Fig. 8: Gut-derived H₂S promotes the ACD of hepatic c-kit⁺ cDC1 and the development of MASH in mice.

a Top 10 KEGG enrichment of hepatic c-kit⁺ cDC1 from WT mice fed with NCD and WD for 30 W. n = 3/group. b GSEA analysis of Autophagy signaling. c Flow cytometry histograms of CYTO-ID (autophagic flux). n = 5/group. d Schematic of the H₂S delivery. e Autophagic flux analysis of hepatic XCR1⁺ cDC1. n = 5/group. f Correlation analysis between the concentration of H₂S and the autophagic flux of XCR1⁺ cDC1 in the liver.

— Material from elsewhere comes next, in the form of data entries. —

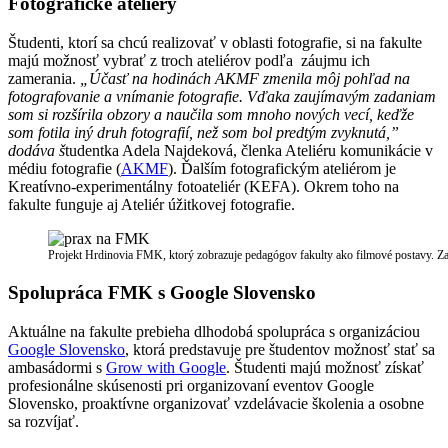
Fotografické ateliéry
Študenti, ktorí sa chcú realizovať v oblasti fotografie, si na fakulte
majú možnosť vybrať z troch ateliérov podľa záujmu ich
zamerania.
„Účasť na hodinách AKMF zmenila môj pohľad na
fotografovanie a vnímanie fotografie. Vďaka zaujímavým zadaniam
som si rozšírila obzory a naučila som mnoho nových vecí, keďže
som fotila iný druh fotografií, než som bol predtým zvyknutá,”
dodáva š
tudentka Adela Najdeková, členka Ateliéru komunikácie v
médiu fotografie (
AKMF
). Ďalším fotografickým ateliérom je
Kreatívno-experimentálny fotoateliér (KEFA). Okrem toho na
fakulte funguje aj Ateliér úžitkovej fotografie.
Projekt Hrdinovia FMK, ktorý zobrazuje pedagógov fakulty ako filmové postavy. Z
Spolupráca FMK s Google Slovensko
Aktuálne na fakulte prebieha dlhodobá spolupráca s organizáciou
Google Slovensko
, ktorá predstavuje pre študentov možnosť stať sa
ambasádormi s
Grow with Google
. Študenti majú možnosť získať
profesionálne skúsenosti pri organizovaní eventov Google
Slovensko, proaktívne organizovať vzdelávacie školenia a osobne
sa rozvíjať.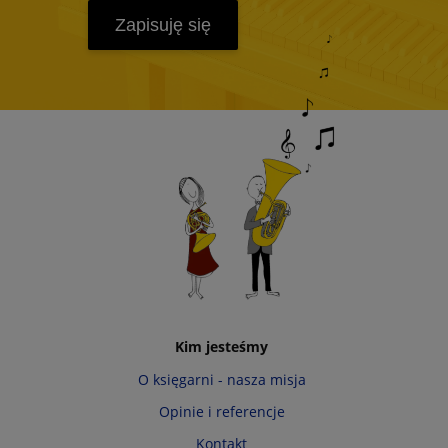
Zapisuję się
Kim jesteśmy
O księgarni - nasza misja
Opinie i referencje
Kontakt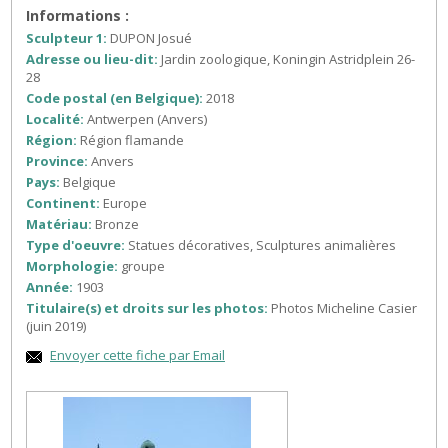
Informations :
Sculpteur 1:
DUPON Josué
Adresse ou lieu-dit:
Jardin zoologique, Koningin Astridplein 26-
28
Code postal (en Belgique):
2018
Localité:
Antwerpen (Anvers)
Région:
Région flamande
Province:
Anvers
Pays:
Belgique
Continent:
Europe
Matériau:
Bronze
Type d'oeuvre:
Statues décoratives, Sculptures animalières
Morphologie:
groupe
Année:
1903
Titulaire(s) et droits sur les photos:
Photos Micheline Casier
(juin 2019)
Envoyer cette fiche par Email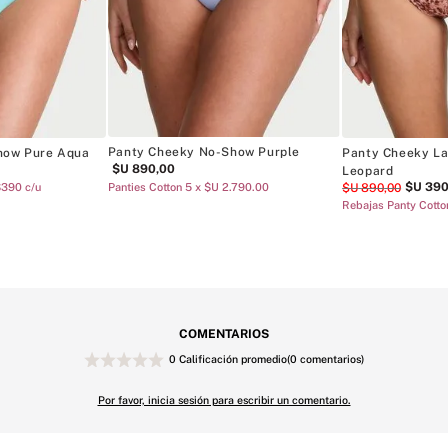
Panty Cheeky No-Show Purple
how Pure Aqua
Panty Cheeky La
$U
890
,
00
Leopard
$U
39
$390 c/u
$U
890
,
00
Panties Cotton 5 x $U 2.790.00
Rebajas Panty Cott
COMENTARIOS
0 Calificación promedio
(0 comentarios)
Por favor, inicia sesión para escribir un comentario.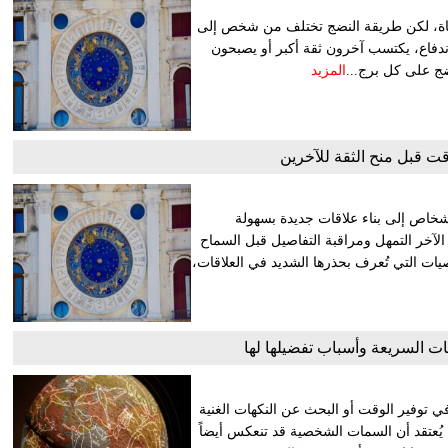
حياة، لكن طريقة النضج تختلف من شخص إلى
لاندفاع، يكتسب آخرون ثقة أكبر أو يصبحون
ضج على كل برج...
المزيد
قت قبل منح الثقة للآخرين
لأشخاص إلى بناء علاقات جديدة بسهولة
الآخر التمهل ومراقبة التفاصيل قبل السماح
ت التي تُعرف بحذرها الشديد في العلاقات،
وجبات السريعة وأسباب تفضيلها لها
 توفير الوقت أو البحث عن النكهات الغنية
، يُعتقد أن السمات الشخصية قد تنعكس أيضاً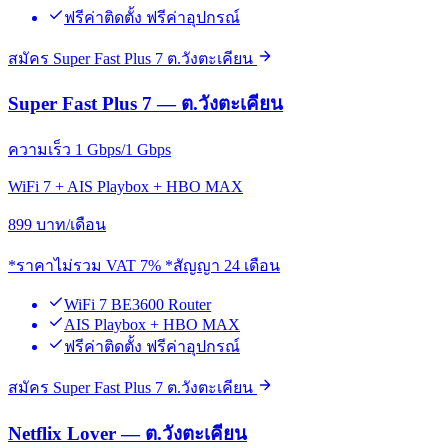
ฟรีค่าติดตั้ง ฟรีค่าอุปกรณ์
สมัคร Super Fast Plus 7 ต.วังตะเคียน
Super Fast Plus 7 — ต.วังตะเคียน
ความเร็ว 1 Gbps/1 Gbps
WiFi 7 + AIS Playbox + HBO MAX
899
บาท/เดือน
*ราคาไม่รวม VAT 7% *สัญญา 24 เดือน
WiFi 7 BE3600 Router
AIS Playbox + HBO MAX
ฟรีค่าติดตั้ง ฟรีค่าอุปกรณ์
สมัคร Super Fast Plus 7 ต.วังตะเคียน
Netflix Lover — ต.วังตะเคียน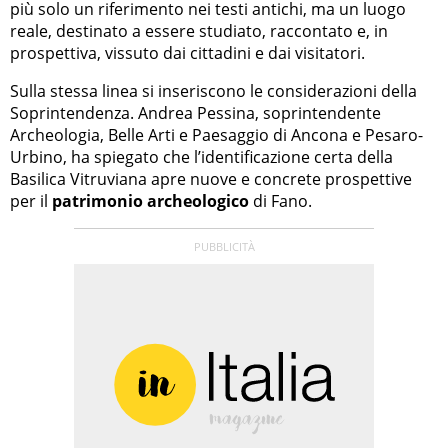
più solo un riferimento nei testi antichi, ma un luogo
reale, destinato a essere studiato, raccontato e, in
prospettiva, vissuto dai cittadini e dai visitatori.
Sulla stessa linea si inseriscono le considerazioni della
Soprintendenza. Andrea Pessina, soprintendente
Archeologia, Belle Arti e Paesaggio di Ancona e Pesaro-
Urbino, ha spiegato che l’identificazione certa della
Basilica Vitruviana apre nuove e concrete prospettive
per il
patrimonio archeologico
di Fano.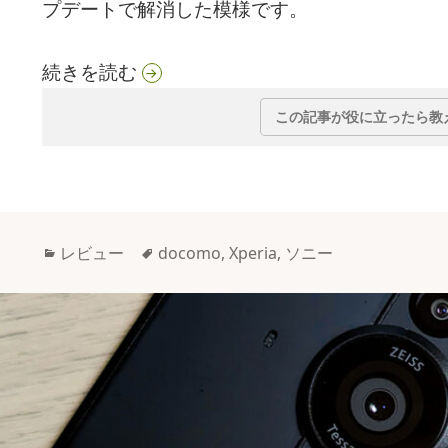
プデートで解消した模様です。
一部のAndroid 13に更新したXp
続きを読む
この記事が役に立ったら教
カ
タ
レビュー
docomo
,
Xperia
,
ソニー
テ
グ
ゴ
リ
ー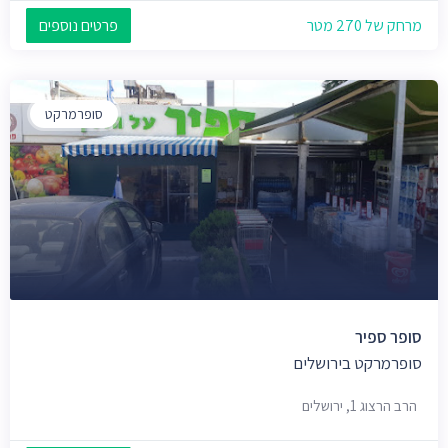
מרחק של 270 מטר
פרטים נוספים
סופרמרקט
סופר ספיר
סופרמרקט בירושלים
הרב הרצוג 1, ירושלים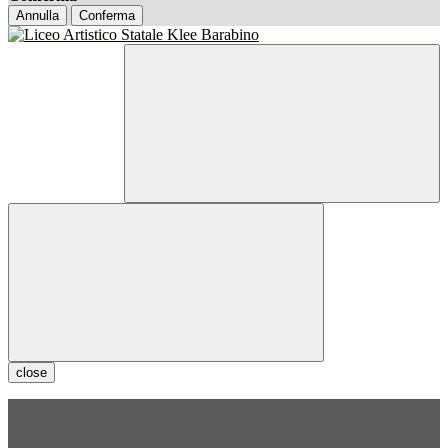
Annulla
Conferma
close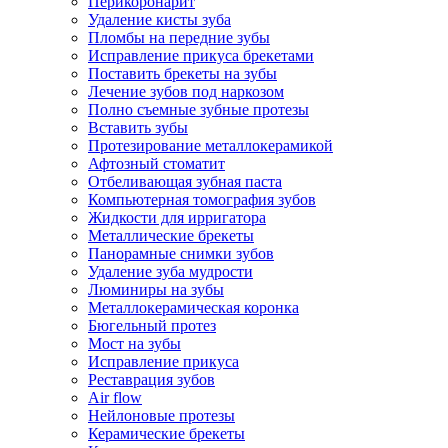
Перикоронарит
Удаление кисты зуба
Пломбы на передние зубы
Исправление прикуса брекетами
Поставить брекеты на зубы
Лечение зубов под наркозом
Полно съемные зубные протезы
Вставить зубы
Протезирование металлокерамикой
Афтозный стоматит
Отбеливающая зубная паста
Компьютерная томография зубов
Жидкости для ирригатора
Металлические брекеты
Панорамные снимки зубов
Удаление зуба мудрости
Люминиры на зубы
Металлокерамическая коронка
Бюгельный протез
Мост на зубы
Исправление прикуса
Реставрация зубов
Air flow
Нейлоновые протезы
Керамические брекеты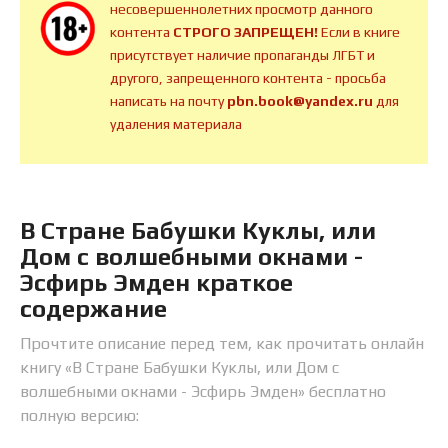
несовершеннолетних просмотр данного
контента
СТРОГО ЗАПРЕЩЕН!
Если в книге
присутствует наличие пропаганды ЛГБТ и
другого, запрещенного контента - просьба
написать на почту
pbn.book@yandex.ru
для
удаления материала
В Стране Бабушки Куклы, или
Дом с волшебными окнами -
Эсфирь Эмден краткое
содержание
Прочтите описание перед тем, как прочитать онлайн
книгу «В Стране Бабушки Куклы, или Дом с
волшебными окнами - Эсфирь Эмден» бесплатно
полную версию: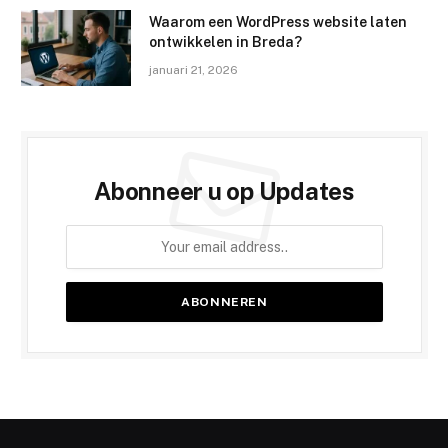
Waarom een WordPress website laten
ontwikkelen in Breda?
januari 21, 2026
Abonneer u op Updates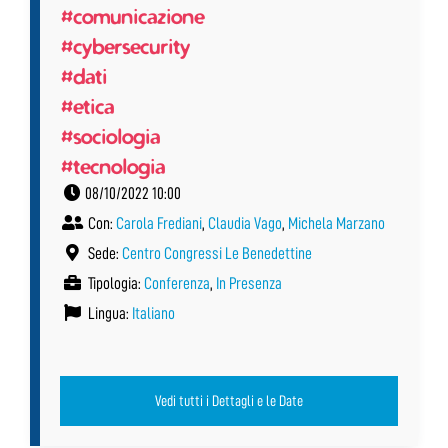
#comunicazione
#cybersecurity
#dati
#etica
#sociologia
#tecnologia
08/10/2022 10:00
Con:
Carola Frediani
,
Claudia Vago
,
Michela Marzano
Sede:
Centro Congressi Le Benedettine
Tipologia:
Conferenza
,
In Presenza
Lingua:
Italiano
Vedi tutti i Dettagli e le Date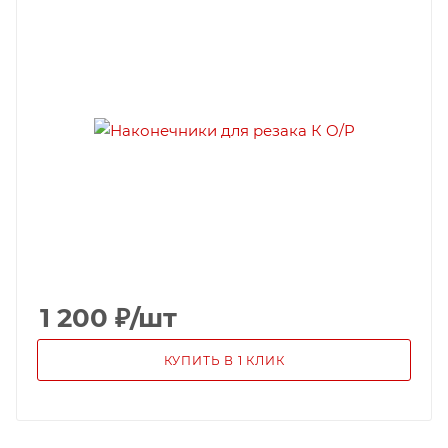
1 200
₽
/шт
КУПИТЬ В 1 КЛИК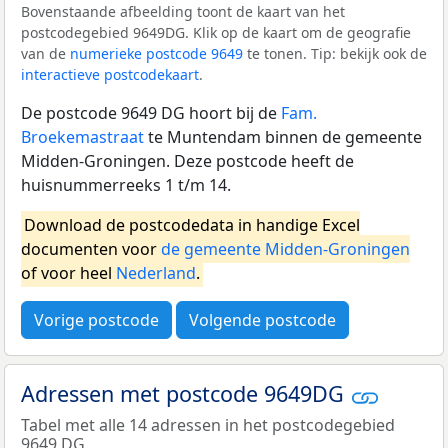
Bovenstaande afbeelding toont de kaart van het
postcodegebied 9649DG. Klik op de kaart om de geografie
van de
numerieke postcode 9649
te tonen. Tip: bekijk ook de
interactieve postcodekaart
.
De postcode 9649 DG hoort bij de
Fam.
Broekemastraat
te Muntendam binnen de gemeente
Midden-Groningen. Deze postcode heeft de
huisnummerreeks 1 t/m 14.
Download de postcodedata in handige Excel
documenten voor
de gemeente Midden-Groningen
of voor heel
Nederland
.
Vorige postcode
Volgende postcode
Adressen met postcode 9649DG
Tabel met alle 14 adressen in het postcodegebied
9649 DG.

Spearman’s rank correlation coefficient test was performed. 95% confidence interval (0.7132 to 0.9658), P < 0.0001. g TEM showing the autophagosome and autolysosome in c-kit⁺ DC induced in vitro. n = 3/group. h Relative expression of p62 and LC3. n = 3/group. i MTT data showing the cell survival rate of c-kit⁺ DC induced in vitro. j MTT data showing the cell survival rate of c-kit⁺ DC in Atg5^flox/flox and Atg5^-/- mice. n ⁼ 5/group. Data were represented as mean ± SEM. P values calculated by a two-tailed unpaired Student’s t-test (g, j), one-way ANOVA with Tukey’s post hoc test (c, e, i) or two-way ANOVA with Tukey’s post hoc test (h). The screening criteria for KEGG were adjusted p < 0.05 and FDR value (q value) < 0.25, and the p value correction method was Benjamini-Hochberg (a). Significance levels were reported as *P < 0.05, **P < 0.01. a–c, groups sharing no common letters indicate statistically significant differences (P < 0.05), groups sharing partial letters indicate no significant difference (P > 0.05). 3MA 3-Methyladenine, FDR False Discovery Rate, MTT methylthiazolyl diphenyl-tetrazolium bromide. Source data were provided as a Source Data file.